If you have anything to do with education, you’re probably familiar with the term curriculum, along with similar concepts like scheme of work, syllabus, course, or study plan. You may not, however, have spent much time pondering what curriculum actually refers to. It’s an interesting thought experiment, because the concept is both a theoretical butterfly - Wiles (2009) suggests four possibilities, including ‘a set of school experiences’ - and a practical caterpillar. Whatever the debate among academics, teachers usually have a good working definition: the (varyingly detailed) most top-level document they are required to follow when teaching.
We at Cambridge Mathematics are currently engaged in a significant amount of work on curriculum framework design, and are fortunate enough to be consulting with international experts from a wide range of fields on many aspects of our project, including defining its scope and boundaries. We were therefore both delighted and perplexed by a discussion with an eminent room of such experts this month, when one of them asked the question ‘what do you mean by curriculum?’ and the international and cultural associations in the room began to rise to the top of the analysis like cream.
According to the International Handbook of Curriculum Research (Pinar, 2013), the process of curriculum design and implementation might ideally be characterised as a “complicated conversation where all the participants at every level think about the basic curriculum question of the worthwhileness of the content and subject matter just taught and addressed” (Autio, 2013, p.18). However, there are distinct schools of thought, from global and localised perspectives, influencing many of the world’s national curricula to varying degrees, which can be at odds about how ideal this is, leading to curricula being conceived, designed, and expressed quite differently in different places and times. Forty-some pages later, we see a summary of the role of curriculum: “Understanding curriculum…means to understand the cultural construction of the child and the future citizen” (Pinar, 2013, p. 60). Functions of the curriculum can be social (conservation or transformation of social structure and/or individual identities), as well as cognitive (learning content and skills). But the handbook does not offer an umbrella definition of curriculum, because it means something unique in each context in which it is developed. Pinar’s handbook goes on to describe differences between the historical development of curricular values and systems in thirty-four countries, each of which have their own conceptions of the philosophy, the role, and the structure of a curriculum. Across definitions that arise in these different contexts, a curriculum can be as broad as everything a student experiences, and as narrow as a statement of intent for the education system, in countries where such a statement even exists. In other words, it ranges from almost nothing to almost everything.
In the UK, the government states that “the national curriculum sets out the programmes of study and attainment targets for all subjects in 4 key stages.” This is one way of describing the ideal curriculum – and then from that perspective there would also be the version of such a curriculum that is available (supported by necessary resources), implemented (what is really taught), achieved (what students learn), and tested (how much of what happened can be measured?) (Clements, 2008).
What we are designing is a tool for creating, analysing and managing the potential content of a mathematics curriculum, but also a tool providing the basis for mapping this content to schemes of work, sequences of lessons, lessons and mathematical concepts (assuming those telescope neatly-ish as subsets of one another).
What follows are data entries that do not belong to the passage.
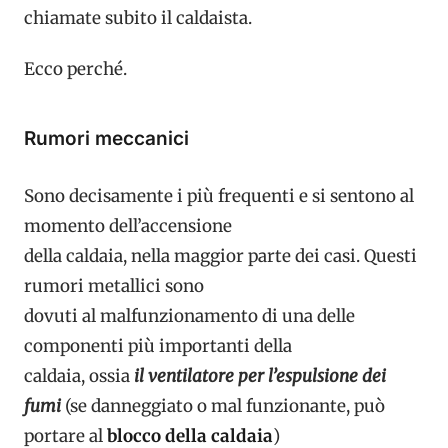
chiamate subito il caldaista.
Ecco perché.
Rumori meccanici
Sono decisamente i più frequenti e si sentono al
momento dell’accensione
della caldaia, nella maggior parte dei casi. Questi
rumori metallici sono
dovuti al malfunzionamento di una delle
componenti più importanti della
caldaia, ossia
il ventilatore per l’espulsione dei
fumi
(se danneggiato o mal funzionante, può
portare al
blocco della caldaia
)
So, level of detail (or granularity) is important, as in both the level of detail we write in and the level of detail at which it is possible to view the tool.
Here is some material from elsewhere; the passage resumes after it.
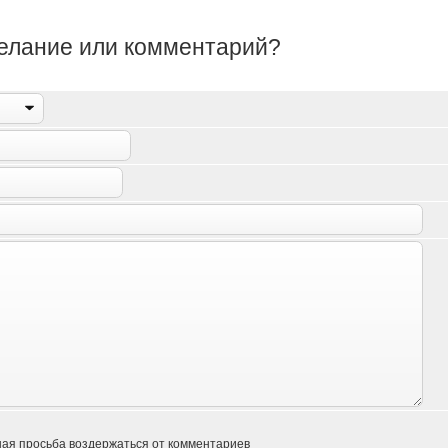
желание или комментарий?
ая просьба воздержаться от комментариев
Luckily, the problems we are currently grappling with are often familiar to anyone doing design projects across a whole range of other disciplines, and we have much to learn from their research, as well as research about interdisciplinary research – the levels of metacognition are extraordinary! For example, having created an initial diagram to visualise the different perspectives on the curriculum that can be held by domain experts, teachers, students, researchers, and framework designers integrating that research, we learned that design researchers in some fields refer to these as stances. The picture we wanted to make of these various participants’ mental models could be helping us to imagine their stance towards their experiences with mathematics, or could be helpful to them in building their stance towards the tool we’re developing.
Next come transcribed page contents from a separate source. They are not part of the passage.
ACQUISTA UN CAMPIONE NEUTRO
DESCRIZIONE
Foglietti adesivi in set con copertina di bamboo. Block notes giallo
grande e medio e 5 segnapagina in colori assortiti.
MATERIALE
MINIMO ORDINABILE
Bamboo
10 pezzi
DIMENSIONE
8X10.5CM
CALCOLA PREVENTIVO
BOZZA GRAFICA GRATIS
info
So, although it’s no surprise that a curriculum can be different things to different people in different contexts, exploring these differences is an important part of our ongoing work. No design can be effective if it tries to do everything for everyone, so inevitably we will be choosing among perspectives on curriculum as we decide what the tool we’re building for accessing the framework can best support. We’ll post more about this process here as we go.